No one has bettered Keynes in his understanding of the psychology of financial markets. "Most … of our decisions to do something positive … can only be taken as a result of animal spirits … If animal spirits are dimmed … enterprise will fade and die" is one famous remark. "Speculators may do no harm as bubbles on a steady stream of enterprise. But the position is serious when enterprise becomes the bubble on a whirlpool of speculation. When the capital development of a country becomes a by-product of the activities of a casino, the job is likely to be ill-done" is another. Professional investment, he wrote, is like "a game of Snap, of Old Maid, of Musical Chairs," whose object is to pass on the Old Maid – the toxic debt – to one’s neighbour before the music stops. What makes the game toxic is not greed – which is universal – but uncertainty masquerading as certainty.
"The outstanding fact is the extreme precariousness of the basis of knowledge on which our estimates of prospective yield have to be made," Keynes wrote in his great book The General Theory of Employment, Interest, and Money in 1936. We disguise this uncertainty from ourselves by assuming that the future will be like the past, that existing opinion correctly sums up future prospects, and by copying what everyone else is doing. But any view of the future based on "so flimsy a foundation" is liable to "sudden and violent changes. The practice of calmness and immobility, of certainty and security suddenly breaks down.

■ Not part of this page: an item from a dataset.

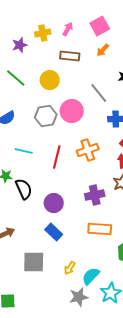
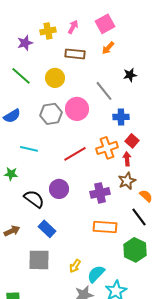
orange cross: (88, 150) -> (107, 148), moved
red line: (57, 157) -> (75, 154), moved, turned 45
black semicircle: (24, 189) -> (34, 199), moved, turned -30
purple circle: (54, 203) -> (59, 189), moved
blue rectangle: (54, 232) -> (47, 229), moved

New fears and hopes will, without warning, take charge of human conduct … the market will be subject to waves of optimistic and pessimistic sentiment, which are unreasoning yet in a sense legitimate where no solid basis exists for a reasonable calculation." Keynes accused economics of being itself "one of these pretty, polite techniques which tries to deal with the present by abstracting from the fact that we know very little about the future."

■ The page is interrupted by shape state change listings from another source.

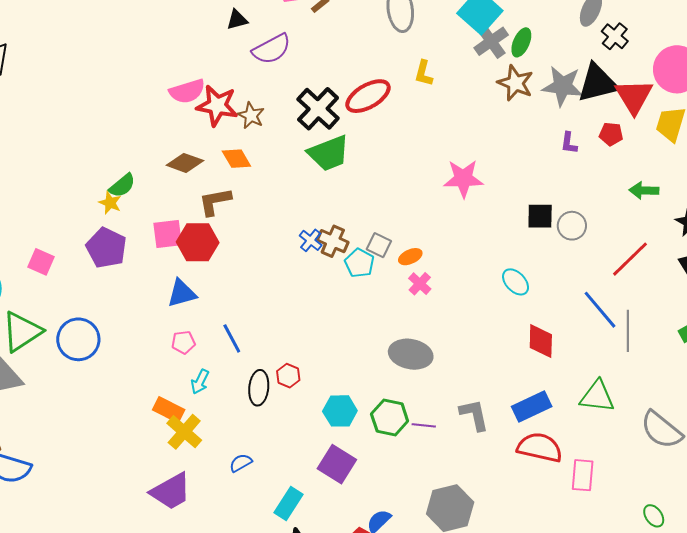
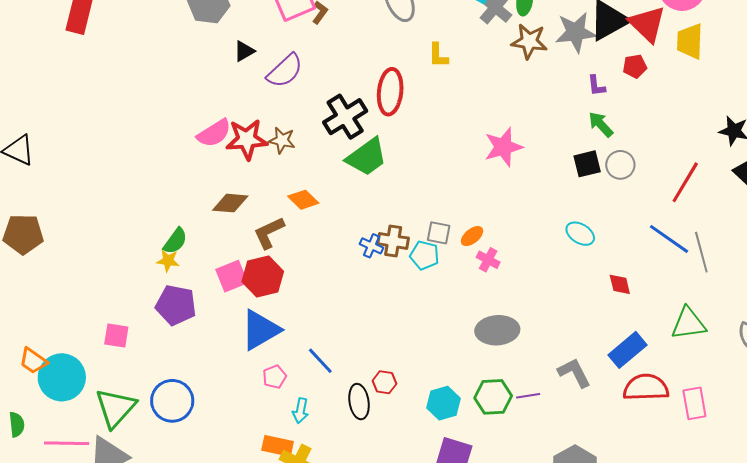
red ellipse: (368, 96) -> (390, 92), turned -39
black cross: (318, 109) -> (345, 117), turned 30
orange diamond: (236, 159) -> (303, 200), moved
green arrow: (644, 190) -> (601, 124), moved, turned 60
blue triangle: (182, 293) -> (260, 330), size x1.4
red diamond: (541, 341) -> (620, 284), size x0.7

One must bear in mind that Keynes’s aphorisms, which seem so apposite today, were for years dismissed with a pitying smile as the product of a primitive state of economic thinking that had been rendered obsolete by powerful desktop computers and PhD math unavailable to economists of Keynes’s generation.
The second strand of Keynes’s economics was formed by the depressed 1930s, rather than the booming 1920s. His main insight was that a wounded economy would not simply bounce back but would take years to recover. In his own technical language, it might remain a long time in a state of "underemployment equilibrium," from which it could be rescued only by a massive external shock. As we know, this proved to be the case. It was not the New Deal that brought the U.S. economy back to full employment, but World War II and the huge increase in government spending it brought about.
The long Japanese stagnation of the 1990s is another example of how long it can take for toxic debt to work itself off the balance sheet of banks, and how relatively powerless governments are to produce recovery in the face of flight into cash.
Of course the problem of what a government can or should do to mitigate these financial storms is not disposed of by pointing out that economies don’t behave in the way economists claim that they do. Keynesians want to create financial corridors to limit "the flight of the butterfly," in Paul Davidson’s graphic phrase. Free-marketers argue that the cost of periodic crashes and massive rescue operations is worth paying to preserve freedom of capital movements and technological dynamism. Today, as the costs of the bailout mount up, this argument is heard much less.
We know now that we know very little. But Keynes’s insights should not be tossed away as old garbage. At the very least we can say that we have no warrant for basing economics on assumptions that are so often discredited by events. Suitable perhaps for professors and students, such economics are likely to be especially toxic for policy-makers.